Figure 6 shows the time evolution of chemiluminescence intensity (CI) observed during 12 weeks of refrigerated storage of the studied emulsions. In each case, CI increased with storage time. However, CI dynamics depended on emulsion type: the CI changed more in linseed oil-based emulsions than in rapeseed oil-based ones, the changes were the smallest in emulsion containing palm olein. Differences between final CI intensities in various emulsions were statistically significant: CI ≈ 4.4/3.9/3.1 × 105 for linseed oil/rapeseed oil/palm olein emulsions, respectively.

Fig. 6
figure 6

Changes in the intensity of the chemiluminescence (CI) of the concentrated beverage emulsions during storage at 2 °C

Figure 7 shows the time evolution of CI observed during 12 week of refrigerated storage of the studied concentrated beverage emulsions containing a fixed amount of carotenoid preparation. Within the storage time, a statistically significant increase in CI was observed in all cases. CI increased at the highest rate in the rapeseed emulsion, at a somewhat slower rate in the linseed emulsion, and at the slowest rate in the palm olein emulsion. After 12 weeks of storage, the highest (statistically identical) CI values were determined for the linseed and rapeseed emulsions (≈3.4 and 3.5 × 105, respectively). A statistically lower CI ≈ 3.1 × 105 value was observed only for the palm olein-based emulsion.

Fig. 7
figure 7

Changes in the chemiluminescence intensity of the concentrated beverage emulsions prepared with α- and β-carotene addition stored at 2 °C

The chemiluminescence reaction applied for the purpose of this study was characterized by a strong photon emission. In our previous papers, we showed that a strong linear correlation between the number of emitted light photons and the peroxide value of the vegetable oils oxidized at 70 °C existed [47, 52, 53].

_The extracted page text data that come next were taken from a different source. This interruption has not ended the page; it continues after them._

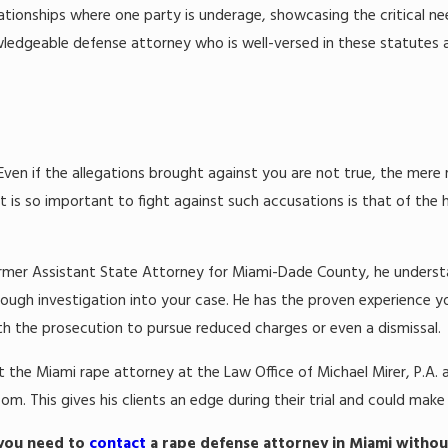
lationships where one party is underage, showcasing the critical n
wledgeable defense attorney who is well-versed in these statutes a
Even if the allegations brought against you are not true, the mere
 it is so important to fight against such accusations is that of the
 a former Assistant State Attorney for Miami-Dade County, he unde
ough investigation into your case. He has the proven experience y
th the prosecution to pursue reduced charges or even a dismissal.
t the Miami rape attorney at the Law Office of Michael Mirer, P.A. 
 This gives his clients an edge during their trial and could make al
 you need to
contact
a rape defense attorney in Miami withou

The results of chemiluminescence determinations obtained for the concentrated beverage emulsions are similar to those obtained for the peroxide value evaluated with a standard method. Chemiluminescence increased during storage of emulsions prepared both with and without carotenoids. The CI value—just like the peroxide value—increased at a slower rate and reached a smaller final value in emulsions with dye than in emulsions without carotenoids.

Summary

The oxidative stability of carotenoids dissolved in the emulsion lipid phase depends on the type of oil used to prepare the emulsion. Results of this study indicate that rapeseed oil and palm olein may be a better choice than linseed oil if stable concentrated beverage emulsions are to be prepared. The chemiluminescence technique/reaction proposed in this study seems to be a versatile tool to monitor the degradation of lipids in the emulsified phase. Results obtained by means of lipid hydro-peroxide determination agreed with results obtained with the faster and simpler proposed chemiluminescence-based method. The process of oxidation of lipid fractions in O/W emulsions seems to run linearly with time. The rate depends on the composition on the lipid phase; carotenoid additives increase the rate. If a carotenoid-containing emulsion is to be stable, it should be based on oils with a high oxidative stability.